Uma operação conjunta deflagrada na manhã desta quarta-feira (22), em Ponta Grossa, resultou na prisão de duas pessoas e apreensão de armas e drogas. A ação denominada ‘Malote certo’ teve como objetivo desarticular um grupo envolvido no roubo de um malote contendo R$ 49 mil. O assalto ocorreu no dia 7 de agosto, em frente a uma agência bancária no bairro Santa Paula.
Coordenada pela Delegacia do Adolescente e pelo 2º Distrito Policial de Ponta Grossa, com apoio da Polícia Militar, a operação cumpriu sete ordens judiciais — dois mandados de prisão preventiva e cinco de busca e apreensão — em endereços ligados aos investigados.
De acordo com as investigações, a vítima do roubo foi um policial militar aposentado, que havia acabado de sacar o valor referente à venda de um terreno. Ele foi abordado e rendido por criminosos armados, conforme mostram imagens de câmeras de segurança.
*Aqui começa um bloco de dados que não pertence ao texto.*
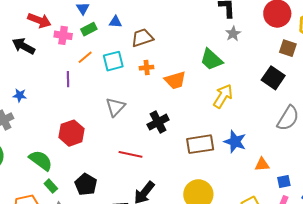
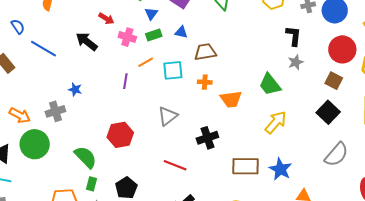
red arrow: (39, 20) -> (106, 19), size x0.7
brown square: (288, 48) -> (334, 81), moved
green rectangle: (51, 186) -> (92, 184), turned 48

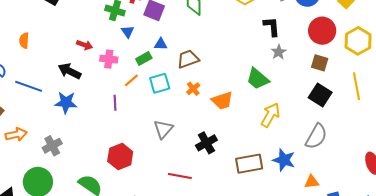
green rectangle: (154, 35) -> (144, 58), moved
orange cross: (205, 82) -> (193, 89), turned -32
blue star: (75, 89) -> (66, 103), moved, size x1.6
orange arrow: (20, 115) -> (16, 134), moved, turned -30
gray semicircle: (336, 154) -> (316, 136), moved

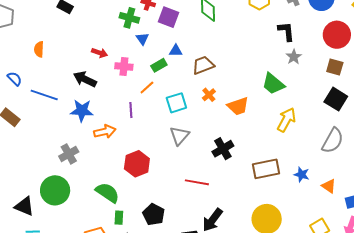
cyan square: (160, 83) -> (176, 103), moved
orange arrow: (16, 134) -> (105, 132), moved
blue star: (284, 160) -> (302, 175), moved, size x0.7
orange triangle: (312, 182) -> (329, 186), turned 42

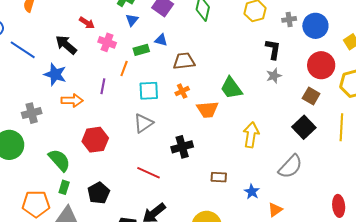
green trapezoid: (273, 84) -> (231, 88), moved
orange line: (147, 87) -> (124, 68), turned -42
yellow arrow: (287, 120) -> (251, 135), turned -35
brown rectangle: (266, 169) -> (219, 177), size x0.6
orange triangle: (329, 186) -> (275, 210), turned 35

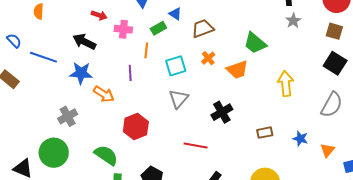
blue triangle: (161, 40) -> (175, 14), turned 32
orange arrow: (72, 100) -> (104, 94), turned 45

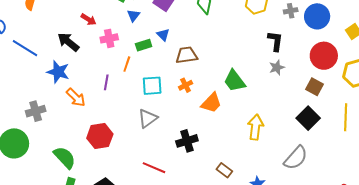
pink cross: (123, 29) -> (109, 38), turned -30
orange trapezoid: (237, 70) -> (211, 103), turned -40
brown rectangle: (265, 133) -> (224, 170), turned 35

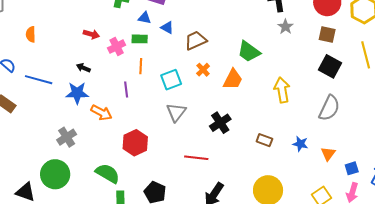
blue triangle: (133, 16) -> (145, 18), moved, turned -40
black arrow: (68, 42) -> (83, 68), moved, size x0.6
green rectangle: (144, 45) -> (140, 39), moved, turned 35

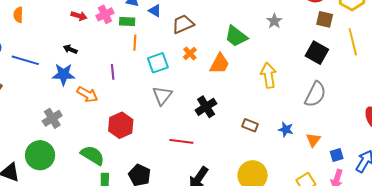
gray star: (285, 27) -> (274, 21), moved
brown square: (327, 35) -> (325, 19), moved
pink cross: (117, 46) -> (105, 14), moved
orange line: (141, 66) -> (135, 43), moved

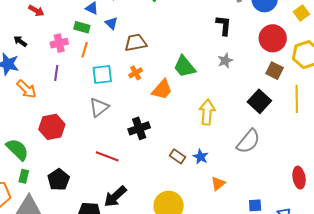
pink cross: (105, 14) -> (59, 43), moved
blue star: (286, 129) -> (201, 157), moved
orange triangle: (313, 140) -> (218, 184), moved

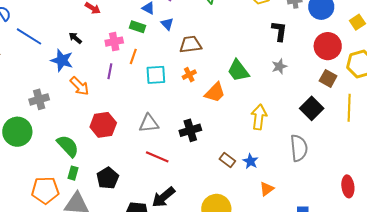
orange line: (85, 50) -> (133, 56), moved
gray triangle: (99, 107) -> (149, 123), moved, turned 30
gray semicircle: (248, 141) -> (299, 148), turned -48

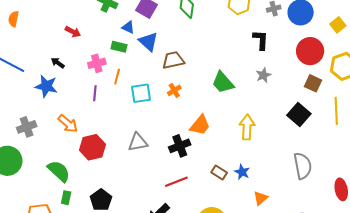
blue triangle: (167, 24) -> (148, 42), size x1.5
orange arrow: (79, 86) -> (68, 124), moved
orange trapezoid: (215, 92) -> (200, 125), moved
gray semicircle: (299, 148) -> (303, 166), moved
red line: (157, 157) -> (176, 182), moved, turned -40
As apurações apontaram que o suspeito de executar o roubo foi um adolescente de 17 anos, atualmente internado no Centro de Socioeducação (Cense) por outro ato infracional. O jovem gravou um vídeo em seu próprio celular exibindo o dinheiro roubado e comemorando o crime — imagens que foram utilizadas como prova pela polícia.
Organização criminosa
Segundo a polícia, outros dois adultos foram identificados como comparsas: um deles monitorava a movimentação dentro da agência bancária e repassava informações ao grupo, enquanto o outro auxiliou na fuga do adolescente. Um dos suspeitos foi preso nesta quarta-feira, e o outro permanece foragido.
Durante o cumprimento dos mandados, os policiais apreenderam uma arma de fogo calibre .32 e uma grande quantidade de drogas, reforçando a suspeita de que o grupo também atuava em outras atividades criminosas.
O delegado Derick Moura Jorge, titular do 2º Distrito Policial, afirmou que as buscas domiciliares têm como objetivo “avançar na investigação sobre um possível mandante e identificar outros integrantes do grupo criminoso”.
Já o delegado Fernando Henrique Ribeiro Vieira, da Delegacia do Adolescente, destacou que a operação é resultado de uma “investigação técnica e articulada, marcada pela cooperação entre as forças de segurança pública, que compartilharam dados e análises de inteligência”.